Yuni semakin tergugu, napasnya tersengal-sengal, dadanya naik turun mengingat percakapan masa itu dengan ayahnya. Ia sadar terlalu memanjakan kedua anaknya. Ia juga teringat, saat hendak kepergian ayahnya, hanya dirinya yang tidak sempat menyaksikan detik-detik napas terakhir hidup ayahnya. Dua kakak yang salah satunya hafal Al-Qur’an itu terus membacakan surat-surat pilihan dalam Al-Qur’an. Adik bungsunya yang satu tahun lagi lulus dari pondok pesantren termasyhur di Jawa Timur itu terus merapalkan doa-doa.

Hanya dia yang tidak bisa apa-apa, membaca Al-Qur’an ala kadarnya, dan hafal doa hanya beberapa saja. Bukan karena ayah ibunya bodoh. Pernah Yuni dimasukkan ke sekolah madrasah, tapi hanya betah satu bulan. Dipindahkan lagi, kabur lagi, begitu seterusnya sampai ayah ibunya membiarkan Yuni memilih pilihannya sendiri.

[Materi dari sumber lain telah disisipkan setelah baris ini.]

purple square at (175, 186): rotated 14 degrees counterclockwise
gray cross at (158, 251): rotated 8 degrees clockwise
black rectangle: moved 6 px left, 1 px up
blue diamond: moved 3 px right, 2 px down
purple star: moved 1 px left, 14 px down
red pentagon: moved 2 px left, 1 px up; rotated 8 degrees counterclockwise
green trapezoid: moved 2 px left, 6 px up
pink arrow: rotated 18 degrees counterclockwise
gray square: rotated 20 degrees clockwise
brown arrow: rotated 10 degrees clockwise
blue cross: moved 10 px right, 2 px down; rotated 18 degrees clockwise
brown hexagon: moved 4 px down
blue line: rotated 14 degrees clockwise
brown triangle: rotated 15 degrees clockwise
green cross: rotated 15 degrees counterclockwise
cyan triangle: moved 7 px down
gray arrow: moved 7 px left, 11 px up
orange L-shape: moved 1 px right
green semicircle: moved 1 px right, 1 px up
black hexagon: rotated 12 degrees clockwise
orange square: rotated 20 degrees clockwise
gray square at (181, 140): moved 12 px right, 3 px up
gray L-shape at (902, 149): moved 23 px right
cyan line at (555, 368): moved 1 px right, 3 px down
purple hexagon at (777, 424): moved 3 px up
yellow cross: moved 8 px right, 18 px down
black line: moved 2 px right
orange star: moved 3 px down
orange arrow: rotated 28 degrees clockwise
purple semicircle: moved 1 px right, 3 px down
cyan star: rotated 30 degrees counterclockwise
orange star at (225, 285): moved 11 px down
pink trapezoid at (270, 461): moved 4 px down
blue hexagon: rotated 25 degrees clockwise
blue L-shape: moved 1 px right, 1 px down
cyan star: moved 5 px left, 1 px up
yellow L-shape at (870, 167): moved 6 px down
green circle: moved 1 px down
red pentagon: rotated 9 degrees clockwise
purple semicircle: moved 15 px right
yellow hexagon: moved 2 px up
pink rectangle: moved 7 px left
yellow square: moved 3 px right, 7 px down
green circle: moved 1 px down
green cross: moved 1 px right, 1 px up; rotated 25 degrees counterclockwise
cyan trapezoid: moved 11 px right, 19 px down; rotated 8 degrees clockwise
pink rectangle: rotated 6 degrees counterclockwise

Pukul setengah enam sore, saat matahari hendak bermalam di ufuk barat. Aku mendapat titah dari Tuhan. Kutatap wajah Doni yang sudah seputih kapas, bibirnya pucat. Mulutnya kembali mangap-mangap. Matanya terbuka dan membesar, kepalanya mendongak, Yuni menjerit histeris, ditepuk-tepuknya pipi suaminya itu. Aku mulai kesal, mengapa dia lupa bacaan saat mengantarkan seseorang kembali menghadap Tuhan.(*)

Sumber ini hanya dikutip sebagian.